- _Task requirements_
Every line below from the one containing "720 080 333" through the one containing "una opción ideal" is to be printed exactly, with the pictures omitted.

━━━━━━━━━━

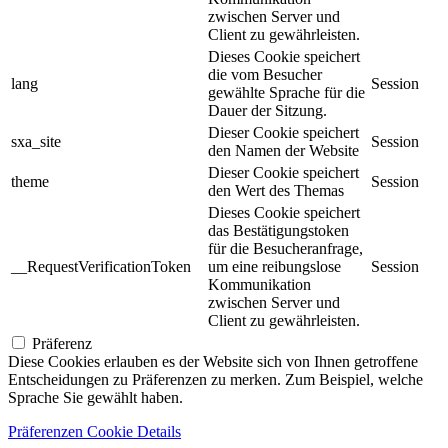
zwischen Server und
Client zu gewährleisten.
Dieses Cookie speichert
die vom Besucher
lang
Session
gewählte Sprache für die
Dauer der Sitzung.
Dieser Cookie speichert
sxa_site
Session
den Namen der Website
Dieser Cookie speichert
theme
Session
den Wert des Themas
Dieses Cookie speichert
das Bestätigungstoken
für die Besucheranfrage,
__RequestVerificationToken
um eine reibungslose
Session
Kommunikation
zwischen Server und
Client zu gewährleisten.
Präferenz
Diese Cookies erlauben es der Website sich von Ihnen getroffene
Entscheidungen zu Präferenzen zu merken. Zum Beispiel, welche
Sprache Sie gewählt haben.
Präferenzen Cookie Details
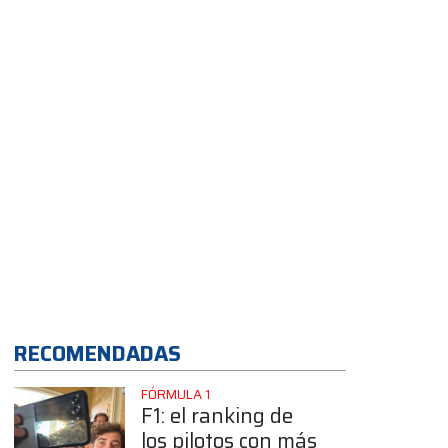
2026
App
RECOMENDADAS
FÓRMULA 1
F1: el ranking de
los pilotos con más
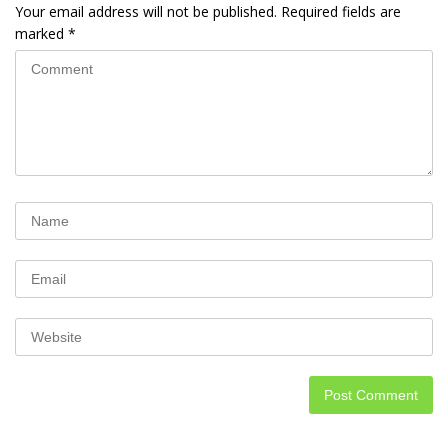
Your email address will not be published.
Required fields are
marked
*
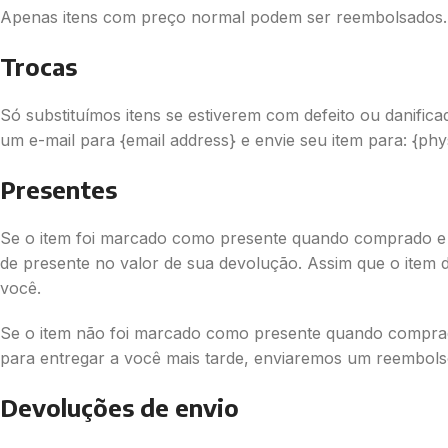
Apenas itens com preço normal podem ser reembolsados.
Trocas
Só substituímos itens se estiverem com defeito ou danific
um e-mail para {email address} e envie seu item para: {phy
Presentes
Se o item foi marcado como presente quando comprado e 
de presente no valor de sua devolução. Assim que o item 
você.
Se o item não foi marcado como presente quando comprad
para entregar a você mais tarde, enviaremos um reembols
Devoluções de envio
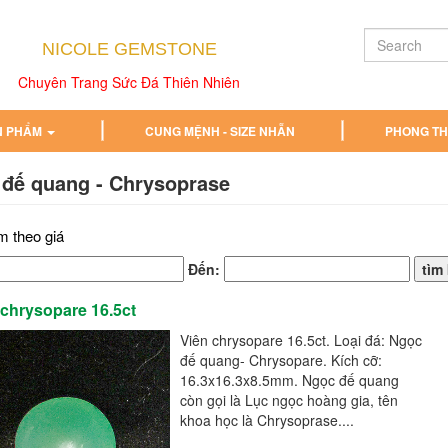
NICOLE GEMSTONE
Chuyên Trang Sức Đá Thiên Nhiên
N PHẨM
CUNG MỆNH - SIZE NHẪN
PHONG T
đế quang - Chrysoprase
m theo giá
Đến:
 chrysopare 16.5ct
Viên chrysopare 16.5ct. Loại đá: Ngọc
đế quang- Chrysopare. Kích cỡ:
16.3x16.3x8.5mm. Ngọc đế quang
còn gọi là Lục ngọc hoàng gia, tên
khoa học là Chrysoprase....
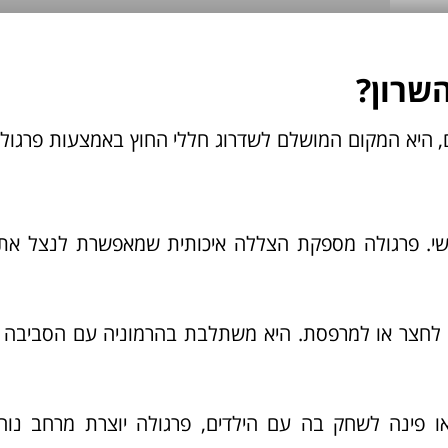
שרון?
, היא המקום המושלם לשדרוג חללי החוץ באמצעות פרגול
משי. פרגולה מספקת הצללה איכותית שמאפשרת לנצל את
ם לחצר או למרפסת. היא משתלבת בהרמוניה עם הסביבה 
או פינה לשחק בה עם הילדים, פרגולה יוצרת מרחב נוח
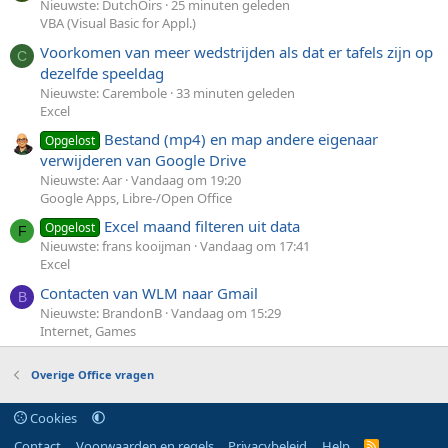
Nieuwste: DutchOirs
25 minuten geleden
VBA (Visual Basic for Appl.)
Voorkomen van meer wedstrijden als dat er tafels zijn op
C
dezelfde speeldag
Nieuwste: Carembole
33 minuten geleden
Excel
Bestand (mp4) en map andere eigenaar
Opgelost
verwijderen van Google Drive
Nieuwste: Aar
Vandaag om 19:20
Google Apps, Libre-/Open Office
Excel maand filteren uit data
Opgelost
F
Nieuwste: frans kooijman
Vandaag om 17:41
Excel
Contacten van WLM naar Gmail
B
Nieuwste: BrandonB
Vandaag om 15:29
Internet, Games
Overige Office vragen
Cookies
Contact
Voorwaarden en regels
Privacybeleid
Help
R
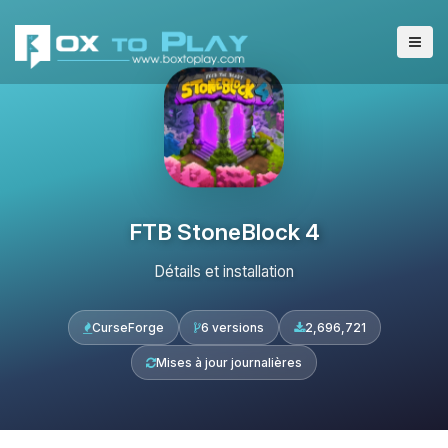
FTB StoneBlock 4
Détails et installation
CurseForge
6 versions
2,696,721
Mises à jour journalières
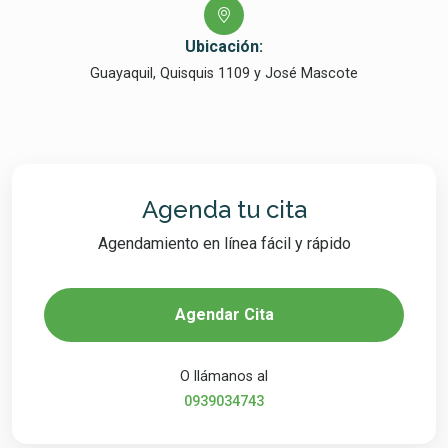
Ubicación:
Guayaquil, Quisquis 1109 y José Mascote
Agenda tu cita
Agendamiento en línea fácil y rápido
Agendar Cita
O llámanos al
0939034743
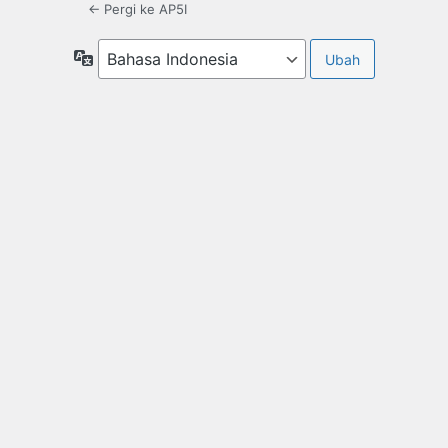
← Pergi ke AP5I
Bahasa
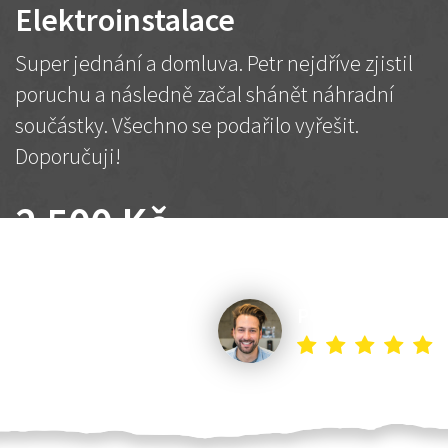
Elektroinstalace
Super jednání a domluva. Petr nejdříve zjistil
poruchu a následně začal shánět náhradní
součástky. Všechno se podařilo vyřešit.
Doporučuji!
2 500 Kč
Dohodnutá cena
Petr K.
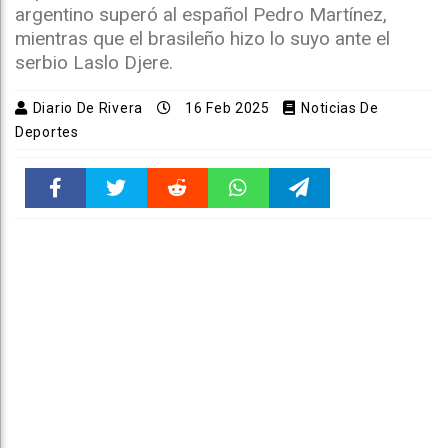
argentino superó al español Pedro Martínez,
mientras que el brasileño hizo lo suyo ante el
serbio Laslo Djere.
Diario De Rivera
16 Feb 2025
Noticias De
Deportes
Faceboo
Twitter
Reddit
WhatsAp
Telegra
k
pt
m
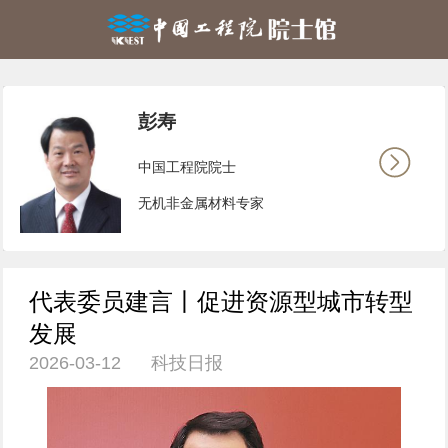
彭寿
中国工程院院士
无机非金属材料专家
代表委员建言丨促进资源型城市转型
发展
2026-03-12 科技日报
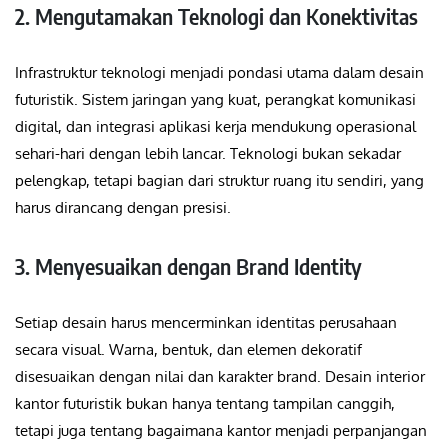
2. Mengutamakan Teknologi dan Konektivitas
Infrastruktur teknologi menjadi pondasi utama dalam desain
futuristik. Sistem jaringan yang kuat, perangkat komunikasi
digital, dan integrasi aplikasi kerja mendukung operasional
sehari-hari dengan lebih lancar. Teknologi bukan sekadar
pelengkap, tetapi bagian dari struktur ruang itu sendiri, yang
harus dirancang dengan presisi.
3. Menyesuaikan dengan Brand Identity
Setiap desain harus mencerminkan identitas perusahaan
secara visual. Warna, bentuk, dan elemen dekoratif
disesuaikan dengan nilai dan karakter brand. Desain interior
kantor futuristik bukan hanya tentang tampilan canggih,
tetapi juga tentang bagaimana kantor menjadi perpanjangan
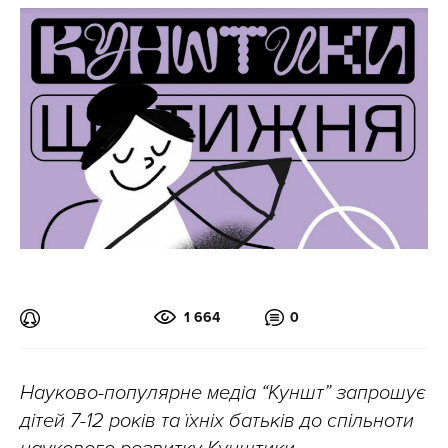
1 664
0
Науково-популярне медіа “Куншт” запрошує
дітей 7-12 років та їхніх батьків до спільноти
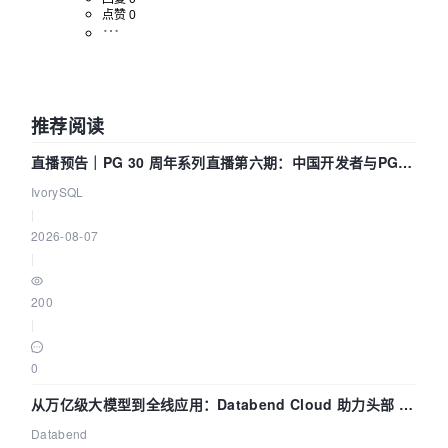
点赞 0
推荐阅读
直播预告｜PG 30 周年系列直播第六期：中国开发者与PG内
核——我们改得动吗？我们贡献了什么？
IvorySQL
|
2026-08-07
|
200
|
0
从万亿级大模型到全线应用：Databend Cloud 助力头部 AI
企业构建全链路 Trace 数据管道
Databend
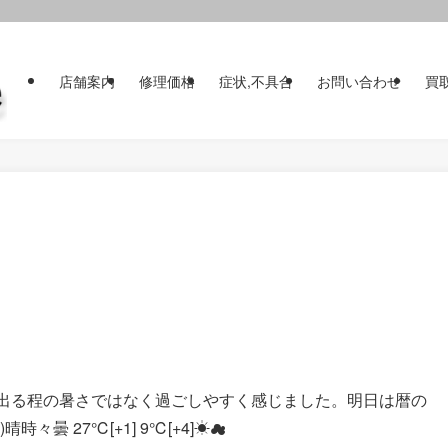
店舗案内
修理価格
症状,不具合
お問い合わせ
買
出る程の暑さではなく過ごしやすく感じました。明日は暦の
曇 27℃[+1] 9℃[+4]☀☁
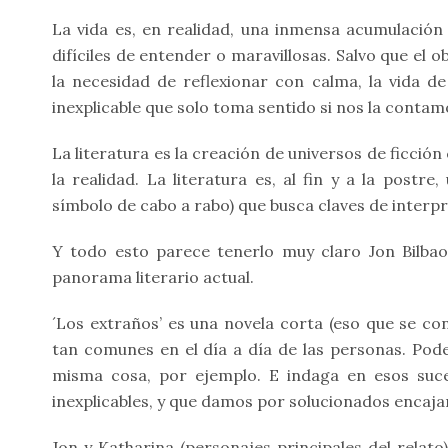
La vida es, en realidad, una inmensa acumulación 
difíciles de entender o maravillosas. Salvo que el o
la necesidad de reflexionar con calma, la vida 
inexplicable que solo toma sentido si nos la contam
La literatura es la creación de universos de ficció
la realidad. La literatura es, al fin y a la postre
símbolo de cabo a rabo) que busca claves de interpr
Y todo esto parece tenerlo muy claro Jon Bilbao
panorama literario actual.
´Los extraños’ es una novela corta (eso que se 
tan comunes en el día a día de las personas. Pod
misma cosa, por ejemplo. E indaga en esos suc
inexplicables, y que damos por solucionados encajan
Jon y Katharina (personajes principales del relato)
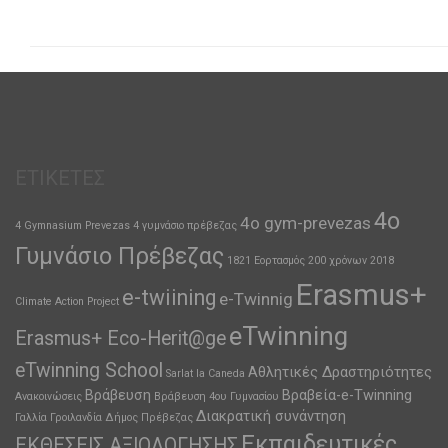
ΕΤΙΚΈΤΕΣ
4ο
4o gym-prevezas
4 Gymnasium Prevezas
4 γυμνάσιο πρέβεζας
Γυμνάσιο Πρέβεζας
1821 Εορτασμός 200 χρόνων
2018
Erasmus+
e-twiining
e-Twinnig
Climate Action Project
eTwinning
Erasmus+ Eco-Herit@ge
eTwinning School
Αθλητικές Δραστηριότητες
Sarlat la Caneda
Βράβευση
Βραβεία-e-Twinning
Ανακοινώσεις
Βράβευση 4ου Γυμνασίου
Διακρατική συνάντηση
Γαλλία
Γροιλανδία
Δήμος Πρέβεζας
Εκπαιδευτικές
ΕΚΘΕΣΕΙΣ ΑΞΙΟΛΟΓΗΣΗΣ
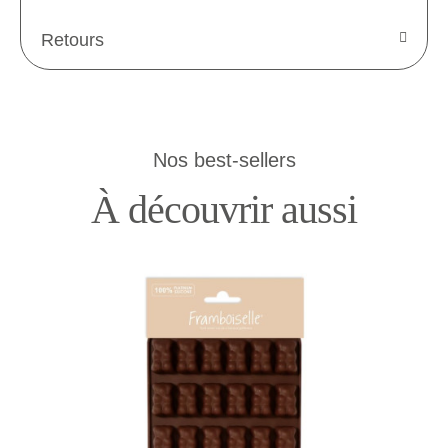
Retours
Nos best-sellers
À découvrir aussi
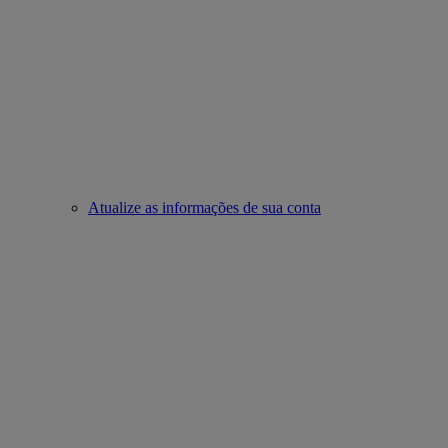
Atualize as informações de sua conta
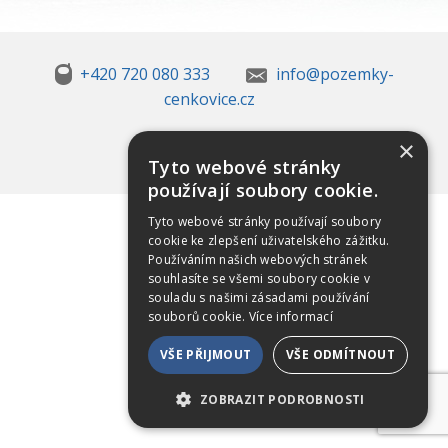
+420 720 080 333
info@pozemky-
cenkovice.cz
×
Tyto webové stránky
používají soubory cookie.
Tyto webové stránky používají soubory
cookie ke zlepšení uživatelského zážitku.
Používáním našich webových stránek
souhlasíte se všemi soubory cookie v
souladu s našimi zásadami používání
souborů cookie.
Více informací
VŠE PŘIJMOUT
VŠE ODMÍTNOUT
ZOBRAZIT PODROBNOSTI
NEZBYTNÉ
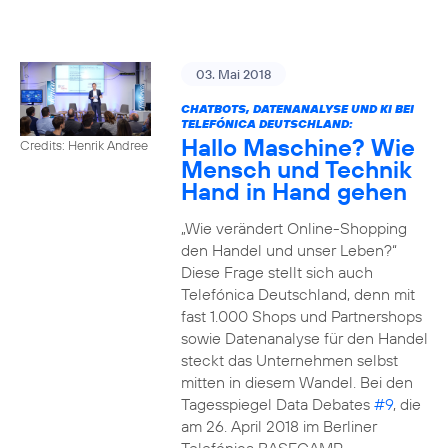
03. Mai 2018
CHATBOTS, DATENANALYSE UND KI BEI
TELEFÓNICA DEUTSCHLAND:
Hallo Maschine? Wie
Credits: Henrik Andree
Mensch und Technik
Hand in Hand gehen
„Wie verändert Online-Shopping
den Handel und unser Leben?“
Diese Frage stellt sich auch
Telefónica Deutschland, denn mit
fast 1.000 Shops und Partnershops
sowie Datenanalyse für den Handel
steckt das Unternehmen selbst
mitten in diesem Wandel. Bei den
Tagesspiegel Data Debates
#9
, die
am 26. April 2018 im Berliner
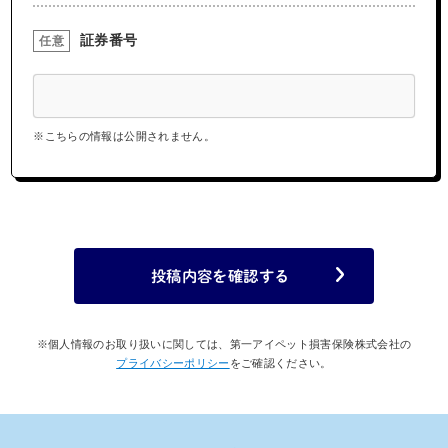
証券番号
任意
※こちらの情報は公開されません。
投稿内容を確認する
※個人情報のお取り扱いに関しては、第一アイペット損害保険株式会社の
プライバシーポリシー
をご確認ください。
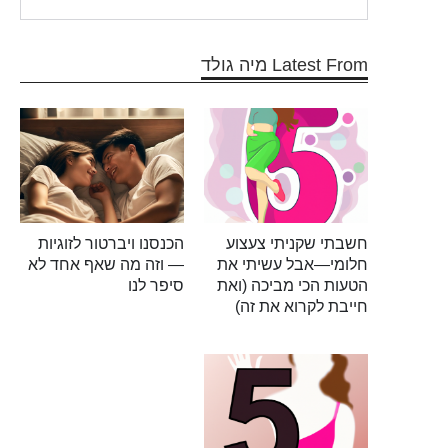
Latest From מיה גולד
חשבתי שקניתי צעצוע
הכנסנו ויברטור לזוגיות
חלומי—אבל עשיתי את
— וזה מה שאף אחד לא
הטעות הכי מביכה (ואת
סיפר לנו
חייבת לקרוא את זה)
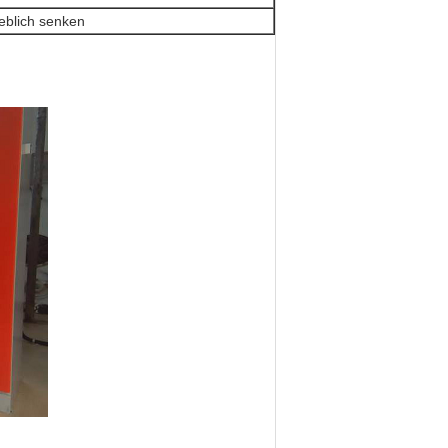
eblich senken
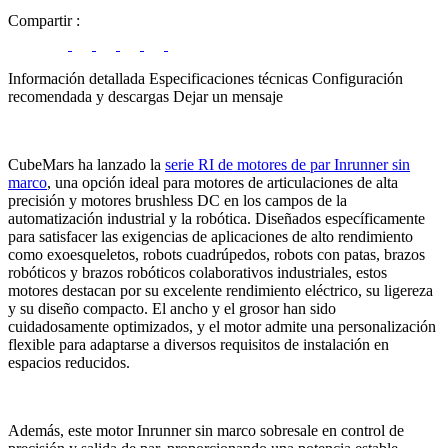
Compartir
:
Información detallada
Especificaciones técnicas
Configuración
recomendada y descargas
Dejar un mensaje
CubeMars ha lanzado la
serie RI de motores de par Inrunner sin
marco
,
una opción ideal para motores de articulaciones de alta
precisión y motores brushless DC en los campos de la
automatización industrial y la robótica. Diseñados específicamente
para satisfacer las exigencias de aplicaciones de alto rendimiento
como exoesqueletos, robots cuadrúpedos, robots con patas, brazos
robóticos y brazos robóticos colaborativos industriales, estos
motores destacan por su excelente rendimiento eléctrico, su ligereza
y su diseño compacto. El ancho y el grosor han sido
cuidadosamente optimizados, y el motor admite una personalización
flexible para adaptarse a diversos requisitos de instalación en
espacios reducidos.
Además, este motor Inrunner sin marco sobresale en control de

━━━━━━━━━━

- _Exercise result_
+420 720 080 333
info@pozemky-
cenkovice.cz
×
Tyto webové stránky
používají soubory cookie.
Tyto webové stránky používají soubory
cookie ke zlepšení uživatelského zážitku.
Používáním našich webových stránek
souhlasíte se všemi soubory cookie v
souladu s našimi zásadami používání
souborů cookie.
Více informací
VŠE PŘIJMOUT
VŠE ODMÍTNOUT
ZOBRAZIT PODROBNOSTI
NEZBYTNÉ
03. Mai 2018
CHATBOTS, DATENANALYSE UND KI BEI
TELEFÓNICA DEUTSCHLAND:
Hallo Maschine? Wie
Credits: Henrik Andree
Mensch und Technik
Hand in Hand gehen
„Wie verändert Online-Shopping
den Handel und unser Leben?“
Diese Frage stellt sich auch
Telefónica Deutschland, denn mit
fast 1.000 Shops und Partnershops
sowie Datenanalyse für den Handel
steckt das Unternehmen selbst
mitten in diesem Wandel. Bei den
Tagesspiegel Data Debates
#9
, die
am 26. April 2018 im Berliner
証券番号
任意
※こちらの情報は公開されません。
投稿内容を確認する
※個人情報のお取り扱いに関しては、第一アイペット損害保険株式会社の
プライバシーポリシー
をご確認ください。
Latest From מיה גולד
חשבתי שקניתי צעצוע
הכנסנו ויברטור לזוגיות
חלומי—אבל עשיתי את
— וזה מה שאף אחד לא
הטעות הכי מביכה (ואת
סיפר לנו
חייבת לקרוא את זה)
eblich senken
Compartir
:
Información detallada
Especificaciones técnicas
Configuración
recomendada y descargas
Dejar un mensaje
CubeMars ha lanzado la
serie RI de motores de par Inrunner sin
marco
,
una opción ideal para motores de articulaciones de alta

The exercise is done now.